A hand-drawn map, passed from father to son and kept for decades, eventually led to the recovery of a family treasure hidden during one of Europe's most turbulent periods. What began as a story told across generations became a real-life search stretching over many years, ending with the discovery of valuables that had remained buried since the outbreak of the Second World War.
According to The Sun, Jan Glazewski spent years pursuing a promise he had made to his late father. The search centred on a family estate in what was then eastern Poland, a region whose borders and political control changed dramatically during and after the war.
How a family treasure was hidden during World War II
The treasure's story began in September 1939 as war spread across Europe. Faced with the advance of Soviet forces, members of the Glazewski family gathered valuable possessions and concealed them before fleeing their home. The intention was simple: protect what they could and return when circumstances allowed.
That return never happened. The family's patriarch, Adam Glazewski, remained behind while the rest of the household escaped. The property was eventually lost, and the family's future was scattered across different countries. His sons built new lives far from the estate, carrying only memories of what had been left behind. Over time, stories of hidden silver, jewellery and other belongings became part of the family's history. Yet nobody knew whether the items still existed or had long since been discovered by others.
The hand-drawn map that led to a lost family treasure
Years later, Jan's father, Gustaw, attempted to record the location of the hidden cache. According to The Sun, he sketched a rough map in 1989, relying entirely on memories from half a century earlier.
The drawing was far from precise. Buildings had vanished, landscapes had changed, and vegetation had transformed the terrain. Even so, Gustaw included directions and notes that he hoped would guide a future search.
For Jan, the map carried more than geographical information. It represented a request from his father and a connection to relatives he had never truly known. Gustaw died in 1991, leaving the map behind.
Political change eventually made the search possible. Following Ukraine's independence, Jan was able to visit the former family estate, though turning an old sketch into an actual location proved difficult.
The search for an 80-year-old buried family treasure
The challenge was not simply finding a buried object. The entire setting had altered beyond recognition.
According to The Sun, the manor house once standing on the estate had been destroyed decades earlier. Fields had become overgrown, pathways had disappeared, and woodland had expanded across parts of the property.

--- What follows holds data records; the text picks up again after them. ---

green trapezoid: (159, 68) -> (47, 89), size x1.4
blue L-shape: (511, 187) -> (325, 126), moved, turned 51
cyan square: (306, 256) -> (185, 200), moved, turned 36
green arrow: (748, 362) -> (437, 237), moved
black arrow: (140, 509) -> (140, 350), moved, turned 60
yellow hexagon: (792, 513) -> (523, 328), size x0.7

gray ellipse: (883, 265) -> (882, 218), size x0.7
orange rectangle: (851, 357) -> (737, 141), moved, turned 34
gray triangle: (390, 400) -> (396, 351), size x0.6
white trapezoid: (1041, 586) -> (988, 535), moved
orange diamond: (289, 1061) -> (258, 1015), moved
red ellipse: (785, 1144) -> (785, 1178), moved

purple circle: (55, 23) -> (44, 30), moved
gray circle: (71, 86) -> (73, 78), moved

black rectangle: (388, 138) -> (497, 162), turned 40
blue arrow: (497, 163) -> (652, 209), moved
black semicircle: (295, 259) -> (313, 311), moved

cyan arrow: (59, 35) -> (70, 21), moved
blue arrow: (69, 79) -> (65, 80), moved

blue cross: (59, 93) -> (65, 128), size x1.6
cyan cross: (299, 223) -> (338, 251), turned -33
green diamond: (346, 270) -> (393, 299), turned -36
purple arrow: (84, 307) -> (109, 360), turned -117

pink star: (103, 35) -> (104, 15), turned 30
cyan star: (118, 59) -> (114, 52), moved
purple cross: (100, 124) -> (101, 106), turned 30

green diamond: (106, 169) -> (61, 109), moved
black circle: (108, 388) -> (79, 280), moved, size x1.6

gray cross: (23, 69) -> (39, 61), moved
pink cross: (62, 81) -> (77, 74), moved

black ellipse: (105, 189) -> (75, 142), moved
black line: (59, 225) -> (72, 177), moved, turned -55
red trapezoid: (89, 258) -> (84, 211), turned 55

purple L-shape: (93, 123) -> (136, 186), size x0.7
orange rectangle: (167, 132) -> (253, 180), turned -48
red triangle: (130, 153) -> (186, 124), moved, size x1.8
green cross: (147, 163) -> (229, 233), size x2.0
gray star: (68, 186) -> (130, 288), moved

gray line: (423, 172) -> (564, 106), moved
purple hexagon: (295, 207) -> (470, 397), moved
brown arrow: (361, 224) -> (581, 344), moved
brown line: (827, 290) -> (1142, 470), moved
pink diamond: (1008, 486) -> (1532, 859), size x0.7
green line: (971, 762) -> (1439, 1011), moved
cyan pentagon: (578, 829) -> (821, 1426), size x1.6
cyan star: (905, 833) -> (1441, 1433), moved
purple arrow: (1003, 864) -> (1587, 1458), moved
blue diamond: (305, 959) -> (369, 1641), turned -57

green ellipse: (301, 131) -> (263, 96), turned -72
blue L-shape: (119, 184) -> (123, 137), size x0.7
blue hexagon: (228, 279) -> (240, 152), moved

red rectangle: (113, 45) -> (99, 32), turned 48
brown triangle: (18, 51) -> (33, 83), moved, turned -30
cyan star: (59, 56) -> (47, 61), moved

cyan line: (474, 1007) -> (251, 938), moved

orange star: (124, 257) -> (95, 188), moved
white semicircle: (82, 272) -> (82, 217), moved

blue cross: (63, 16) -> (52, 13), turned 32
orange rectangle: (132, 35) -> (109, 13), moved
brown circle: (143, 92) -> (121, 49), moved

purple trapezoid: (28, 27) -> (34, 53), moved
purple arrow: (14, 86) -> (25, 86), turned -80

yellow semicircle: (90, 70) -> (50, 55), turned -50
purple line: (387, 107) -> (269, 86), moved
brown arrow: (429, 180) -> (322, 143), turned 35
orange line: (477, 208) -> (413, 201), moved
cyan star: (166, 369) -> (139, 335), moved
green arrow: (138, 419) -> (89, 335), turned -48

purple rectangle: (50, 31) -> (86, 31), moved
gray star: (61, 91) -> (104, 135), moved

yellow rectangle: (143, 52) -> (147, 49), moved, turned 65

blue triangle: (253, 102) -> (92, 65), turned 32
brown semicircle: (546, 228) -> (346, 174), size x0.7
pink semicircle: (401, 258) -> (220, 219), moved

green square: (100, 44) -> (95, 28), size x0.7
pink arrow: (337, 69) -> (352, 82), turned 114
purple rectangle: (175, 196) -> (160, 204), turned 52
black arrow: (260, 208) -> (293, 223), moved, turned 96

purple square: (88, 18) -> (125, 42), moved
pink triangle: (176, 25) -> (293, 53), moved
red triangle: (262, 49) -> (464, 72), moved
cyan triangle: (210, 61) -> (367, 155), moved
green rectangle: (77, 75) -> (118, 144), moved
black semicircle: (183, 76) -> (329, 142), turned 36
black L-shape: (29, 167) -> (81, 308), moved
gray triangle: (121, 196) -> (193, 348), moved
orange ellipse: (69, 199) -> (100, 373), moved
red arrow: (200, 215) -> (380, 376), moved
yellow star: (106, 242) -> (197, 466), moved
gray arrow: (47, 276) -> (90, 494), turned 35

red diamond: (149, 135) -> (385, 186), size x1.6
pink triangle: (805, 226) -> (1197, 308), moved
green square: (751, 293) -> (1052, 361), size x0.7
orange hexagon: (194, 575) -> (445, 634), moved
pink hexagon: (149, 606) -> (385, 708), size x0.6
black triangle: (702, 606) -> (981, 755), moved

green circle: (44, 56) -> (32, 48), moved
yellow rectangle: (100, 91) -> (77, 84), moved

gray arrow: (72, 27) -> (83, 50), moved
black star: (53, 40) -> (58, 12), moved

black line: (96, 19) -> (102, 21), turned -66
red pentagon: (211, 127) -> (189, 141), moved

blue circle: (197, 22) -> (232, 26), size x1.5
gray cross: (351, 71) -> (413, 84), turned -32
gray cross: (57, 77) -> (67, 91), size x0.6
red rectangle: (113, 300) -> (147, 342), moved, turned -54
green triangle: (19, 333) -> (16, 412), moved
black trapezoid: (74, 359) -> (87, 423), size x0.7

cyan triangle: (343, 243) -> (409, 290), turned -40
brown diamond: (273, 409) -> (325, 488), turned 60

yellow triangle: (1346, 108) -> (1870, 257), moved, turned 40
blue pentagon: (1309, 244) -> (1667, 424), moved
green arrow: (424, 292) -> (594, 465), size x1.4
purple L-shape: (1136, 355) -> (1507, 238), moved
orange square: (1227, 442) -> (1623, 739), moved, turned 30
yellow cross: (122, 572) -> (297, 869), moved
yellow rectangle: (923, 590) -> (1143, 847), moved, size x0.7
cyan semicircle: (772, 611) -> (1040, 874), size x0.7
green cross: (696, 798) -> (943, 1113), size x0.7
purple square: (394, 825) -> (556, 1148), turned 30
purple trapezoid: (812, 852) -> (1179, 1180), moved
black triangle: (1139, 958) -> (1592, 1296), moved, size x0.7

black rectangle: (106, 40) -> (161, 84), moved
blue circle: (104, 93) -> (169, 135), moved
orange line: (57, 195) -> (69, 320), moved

Jan began seriously pursuing the treasure hunt in 2019. Assisted by family members and local metal-detection experts, he worked through the clues left behind by his father. There was no guarantee anything remained underground. The possibility that workers, residents or passers-by had discovered the valuables years earlier seemed entirely plausible. Yet the team continued.
Eventually, after narrowing down the most likely location, a metal detector signalled beneath the soil.
Jewellery, silver and family heirlooms unearthed after 80 years
What emerged was more than a collection of valuables. According to The Sun, among the recovered items were pieces of jewellery, family silver and personal possessions linked directly to earlier generations of the Glazewski family. Some objects carried names, initials and engravings that confirmed their origins.
One discovery held particular significance. Jan realised that certain items had likely been packed by his mother before the family fled. She died when he was still a child, meaning he was handling possessions she had last touched more than eight decades earlier. The recovery also included hunting guns and other family heirlooms that had survived underground through war, political upheaval and changing borders.
While the collection has been valued at thousands of pounds, its importance extends well beyond money. For Jan, the find represented the fulfilment of a long-held family wish and the completion of a task entrusted to him by his father many years ago.
The story is especially remarkable because Jan himself faced serious health challenges during his life. According to The Sun, he survived an HIV infection caused by contaminated blood products received during haemophilia treatment. Years later, he was still able to complete the search that had occupied his thoughts for decades. The recovered treasure now stands as a physical link between generations separated by war, migration and loss. After remaining hidden beneath the ground for more than 80 years, the family history buried alongside it has finally resurfaced.